If your caregiver detects abnormal heart rate patterns when listening to your baby, or your waters break and there is heavy
meconium staining of the amniotic fluid, it is advisable to get out of the bath. In most cases you would be advised to have the baby's heart rate continuously
monitored in the delivery suite. Some women will remain in the bath with light meconium staining of the fluid if the baby's heart rate is normal, but stand for the birth of the baby's head so that their nose and mouth can be suctioned by their caregiver (to prevent the baby from inhaling the meconium).
Occasionally
meconium stained amniotic fluid does not become apparent until the baby's head is born. This is because the baby has passed it during the pushing phase but it was prevented from being seen because the baby's head blocked off the birth canal.
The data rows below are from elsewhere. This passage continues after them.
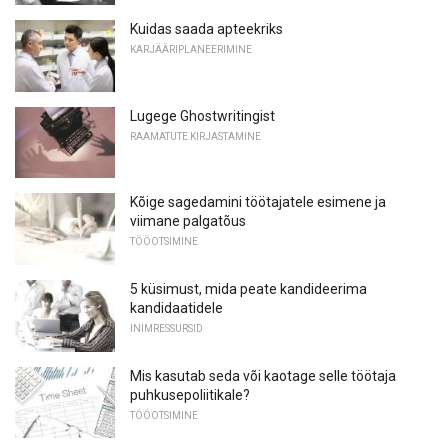
Kuidas saada apteekriks
KARJÄÄRIPLANEERIMINE
Lugege Ghostwritingist
RAAMATUTE KIRJASTAMINE
Kõige sagedamini töötajatele esimene ja
viimane palgatõus
TÖÖOTSIMINE
5 küsimust, mida peate kandideerima
kandidaatidele
INIMRESSURSID
Mis kasutab seda või kaotage selle töötaja
puhkusepoliitikale?
TÖÖOTSIMINE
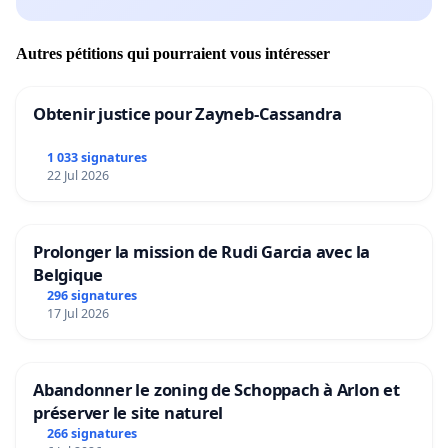
Autres pétitions qui pourraient vous intéresser
Obtenir justice pour Zayneb-Cassandra
1 033 signatures
22 Jul 2026
Prolonger la mission de Rudi Garcia avec la
Belgique
296 signatures
17 Jul 2026
Abandonner le zoning de Schoppach à Arlon et
préserver le site naturel
266 signatures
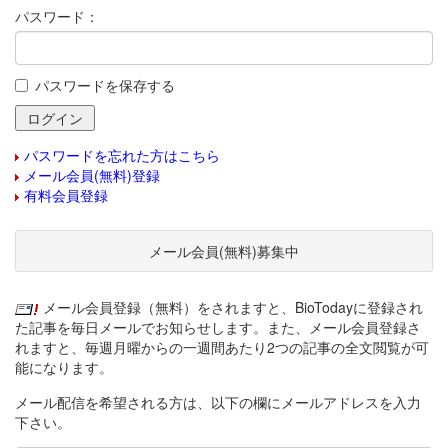
パスワード：
パスワードを保存する
パスワードを忘れた方はこちら
メール会員(無料)登録
有料会員登録
メール会員(無料)募集中
メール会員登録（無料）をされますと、BioTodayに登録され
た記事を毎日メールでお知らせします。また、メール会員登録さ
れますと、毎週月曜からの一週間あたり2つの記事の全文閲覧が可
能になります。
メール配信を希望される方は、以下の欄にメールアドレスを入力
下さい。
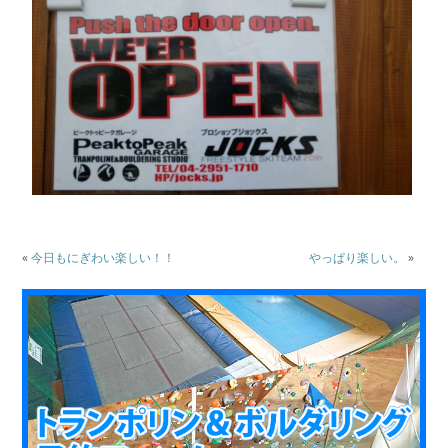
«
今日もにぎわい楽しい！！
やっぱり楽しい。
»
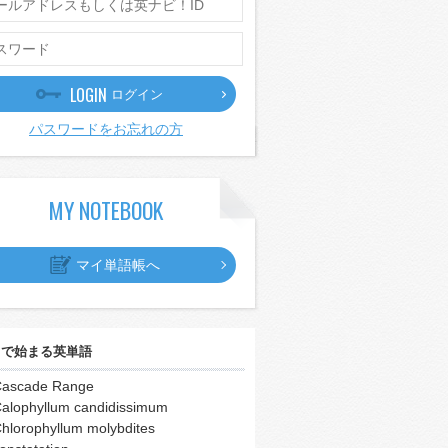
LOGIN
ログイン
パスワードをお忘れの方
MY NOTEBOOK
マイ単語帳へ
｣
で始まる英単語
ascade Range
alophyllum candidissimum
hlorophyllum molybdites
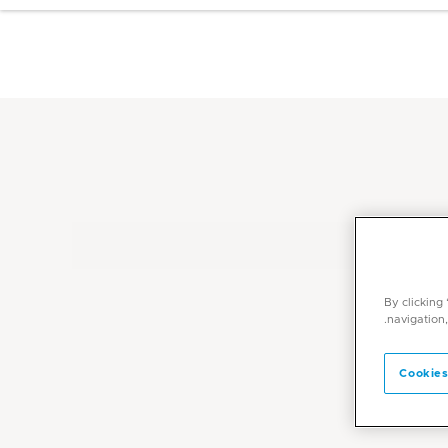
By clicking
navigation,
Cookies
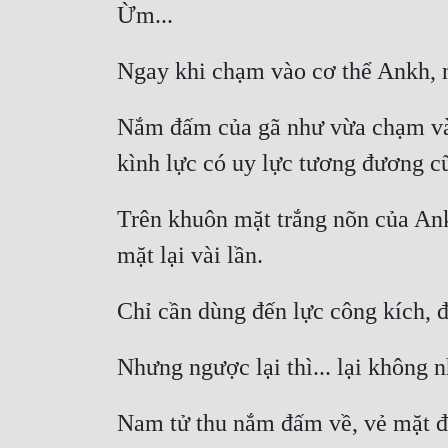
Nắm đấm của gã như vừa chạm vào 
Trên khuôn mặt trắng nõn của Ankh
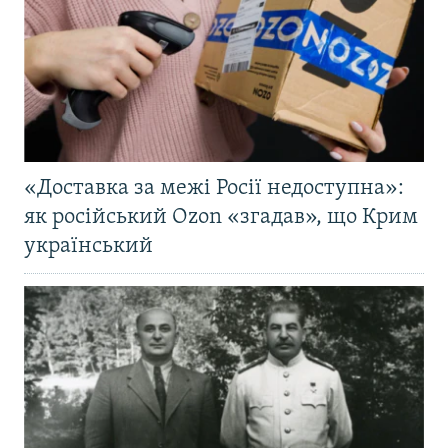
«Доставка за межі Росії недоступна»:
як російський Ozon «згадав», що Крим
український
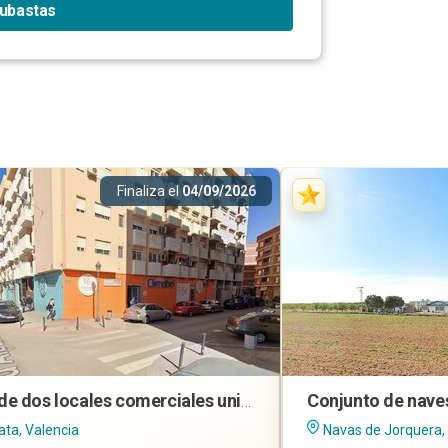
subastas
Finaliza el
04/09/2026
Lote de dos locales comerciales unidos en Mislata (Valencia)
ata, Valencia
Navas de Jorquera,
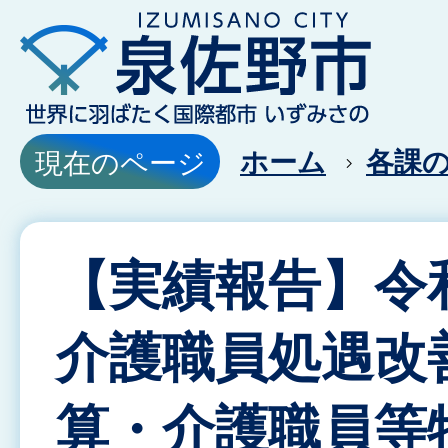
ホーム
各課
現在のページ
【実績報告】令
介護職員処遇改
算・介護職員等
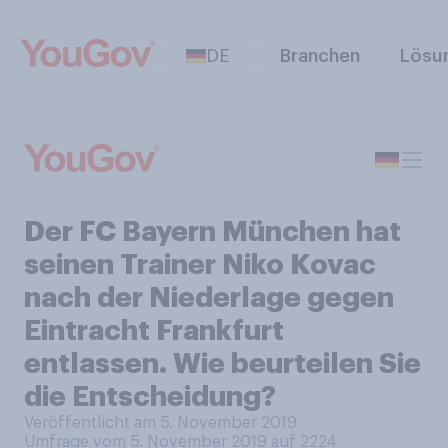
DE
Branchen
Lösu
Der FC Bayern München hat
seinen Trainer Niko Kovac
nach der Niederlage gegen
Eintracht Frankfurt
entlassen. Wie beurteilen Sie
die Entscheidung?
Veröffentlicht am 5. November 2019
Umfrage vom 5. November 2019 auf 2224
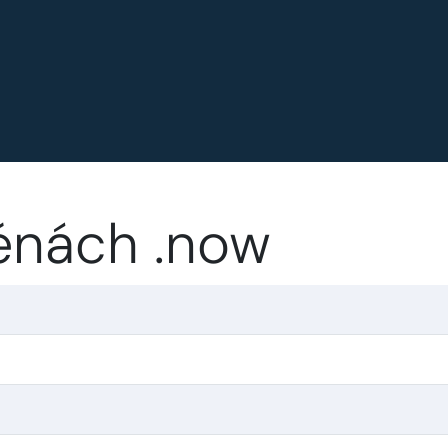
énách .now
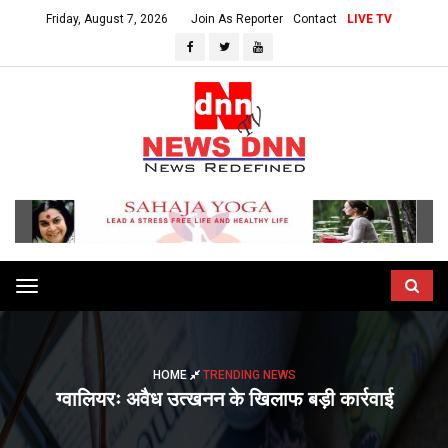
Friday, August 7, 2026
Join As Reporter
Contact
LIVE TV
Toggle
navigation
HOME
TRENDING NEWS
ग्वालियरः अवैध उत्खनन के खिलाफ बड़ी कार्रवाई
In this case it is unclear whether the baby has any meconium in their mouth or nose or not, but probably advisable to stand for the birth of the body and suction the baby anyway.
Mother has a temperature
If the mother has a fever then being in a warm bath will not help and could contribute to the baby becoming distressed. It is advisable to get out of the bath if this is the case.
Other pain relief
Some women will use the bath in combination with other forms of pain relief. This could include running a hand held shower over the woman's back, heat packs on the lower back or using portable nitrous oxide gas. The use of narcotics (for example an injection of Pethidine) may not be advisable, as the woman may be unaware of what is happening and slip under the water heavily sedated (although some women have used this drug and stayed in the bath, without incident). If you need or want an epidural, the bath is not an option.